# PROBLEM TO WORK ON:
Please copy the last part of the entries exactly: the line that has "Answer in <instances>...</instances>. Mask" and every line up to and including the end, nothing more.

=== SOURCE DATA ===

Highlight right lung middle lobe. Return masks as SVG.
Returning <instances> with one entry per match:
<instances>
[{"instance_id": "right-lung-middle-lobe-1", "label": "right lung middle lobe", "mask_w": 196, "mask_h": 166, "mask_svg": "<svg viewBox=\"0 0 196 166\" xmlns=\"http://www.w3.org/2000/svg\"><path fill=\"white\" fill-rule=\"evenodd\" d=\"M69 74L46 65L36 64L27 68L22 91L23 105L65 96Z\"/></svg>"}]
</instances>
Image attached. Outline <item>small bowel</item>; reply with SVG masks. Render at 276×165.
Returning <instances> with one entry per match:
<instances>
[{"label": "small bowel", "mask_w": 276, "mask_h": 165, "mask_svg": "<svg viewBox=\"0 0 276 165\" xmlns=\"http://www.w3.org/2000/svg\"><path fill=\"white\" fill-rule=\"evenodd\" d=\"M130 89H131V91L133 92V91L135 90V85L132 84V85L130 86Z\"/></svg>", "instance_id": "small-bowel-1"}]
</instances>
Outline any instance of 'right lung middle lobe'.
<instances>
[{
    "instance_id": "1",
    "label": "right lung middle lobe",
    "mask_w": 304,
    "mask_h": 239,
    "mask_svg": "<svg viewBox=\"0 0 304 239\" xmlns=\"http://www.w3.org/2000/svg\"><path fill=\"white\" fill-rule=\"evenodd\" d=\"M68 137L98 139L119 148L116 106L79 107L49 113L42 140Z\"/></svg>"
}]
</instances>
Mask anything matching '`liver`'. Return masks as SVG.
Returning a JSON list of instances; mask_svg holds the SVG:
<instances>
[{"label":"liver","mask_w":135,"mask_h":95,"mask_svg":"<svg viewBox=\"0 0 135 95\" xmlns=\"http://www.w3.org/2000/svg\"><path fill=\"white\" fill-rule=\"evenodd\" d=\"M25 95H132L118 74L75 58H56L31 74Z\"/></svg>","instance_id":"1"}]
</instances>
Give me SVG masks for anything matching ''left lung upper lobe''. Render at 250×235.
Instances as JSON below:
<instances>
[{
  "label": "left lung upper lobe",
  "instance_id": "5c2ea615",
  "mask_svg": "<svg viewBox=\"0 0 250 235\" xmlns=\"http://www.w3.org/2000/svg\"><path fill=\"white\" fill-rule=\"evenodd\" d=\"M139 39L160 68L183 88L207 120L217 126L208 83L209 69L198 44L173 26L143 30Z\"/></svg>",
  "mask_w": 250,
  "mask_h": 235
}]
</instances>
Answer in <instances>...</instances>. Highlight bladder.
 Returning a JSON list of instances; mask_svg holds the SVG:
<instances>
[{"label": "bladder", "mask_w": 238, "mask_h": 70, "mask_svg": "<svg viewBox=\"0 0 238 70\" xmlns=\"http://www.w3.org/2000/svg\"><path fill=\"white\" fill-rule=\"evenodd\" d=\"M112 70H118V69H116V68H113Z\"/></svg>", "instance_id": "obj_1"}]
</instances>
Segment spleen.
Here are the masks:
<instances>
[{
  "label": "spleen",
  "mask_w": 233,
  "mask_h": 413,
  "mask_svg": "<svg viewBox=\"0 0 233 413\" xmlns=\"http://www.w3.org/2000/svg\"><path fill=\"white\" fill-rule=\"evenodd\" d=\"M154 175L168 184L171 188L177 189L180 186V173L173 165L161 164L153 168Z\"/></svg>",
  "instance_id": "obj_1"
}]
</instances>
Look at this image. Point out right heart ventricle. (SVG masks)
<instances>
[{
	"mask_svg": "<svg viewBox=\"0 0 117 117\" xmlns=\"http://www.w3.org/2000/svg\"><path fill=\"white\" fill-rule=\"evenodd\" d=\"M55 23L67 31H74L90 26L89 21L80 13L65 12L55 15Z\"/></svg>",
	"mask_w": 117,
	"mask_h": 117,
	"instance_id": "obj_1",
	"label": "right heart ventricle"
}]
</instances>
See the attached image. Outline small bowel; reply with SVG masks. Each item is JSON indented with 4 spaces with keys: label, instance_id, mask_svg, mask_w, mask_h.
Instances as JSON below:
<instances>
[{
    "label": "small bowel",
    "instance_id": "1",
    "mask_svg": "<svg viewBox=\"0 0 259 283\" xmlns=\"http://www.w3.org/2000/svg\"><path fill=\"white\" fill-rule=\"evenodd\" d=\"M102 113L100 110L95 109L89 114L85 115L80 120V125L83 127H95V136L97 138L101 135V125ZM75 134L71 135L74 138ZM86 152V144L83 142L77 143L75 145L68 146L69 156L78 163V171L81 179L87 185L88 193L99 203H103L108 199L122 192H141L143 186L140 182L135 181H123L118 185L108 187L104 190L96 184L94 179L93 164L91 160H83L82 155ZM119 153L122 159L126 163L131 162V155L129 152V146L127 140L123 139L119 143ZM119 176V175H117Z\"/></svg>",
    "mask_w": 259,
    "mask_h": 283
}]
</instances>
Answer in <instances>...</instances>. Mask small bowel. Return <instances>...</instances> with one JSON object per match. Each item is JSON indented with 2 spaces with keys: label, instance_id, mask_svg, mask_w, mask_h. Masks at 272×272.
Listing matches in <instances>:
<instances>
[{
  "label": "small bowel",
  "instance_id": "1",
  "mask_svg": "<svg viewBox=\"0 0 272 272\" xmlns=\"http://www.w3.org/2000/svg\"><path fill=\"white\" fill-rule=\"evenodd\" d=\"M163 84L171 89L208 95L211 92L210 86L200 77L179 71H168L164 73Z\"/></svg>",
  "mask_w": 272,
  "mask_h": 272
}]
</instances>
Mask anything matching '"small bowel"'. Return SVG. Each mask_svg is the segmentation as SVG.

===

# ANSWER FOR THE TASK:
Answer in <instances>...</instances>. Mask small bowel. Return <instances>...</instances> with one JSON object per match. Each item is JSON indented with 2 spaces with keys: label, instance_id, mask_svg, mask_w, mask_h. Masks at 272×272.
Listing matches in <instances>:
<instances>
[{
  "label": "small bowel",
  "instance_id": "1",
  "mask_svg": "<svg viewBox=\"0 0 272 272\" xmlns=\"http://www.w3.org/2000/svg\"><path fill=\"white\" fill-rule=\"evenodd\" d=\"M163 84L171 89L208 95L211 92L210 86L200 77L179 71H168L164 73Z\"/></svg>",
  "mask_w": 272,
  "mask_h": 272
}]
</instances>
Mask anything matching '"small bowel"'. Return SVG. Each mask_svg is the segmentation as SVG.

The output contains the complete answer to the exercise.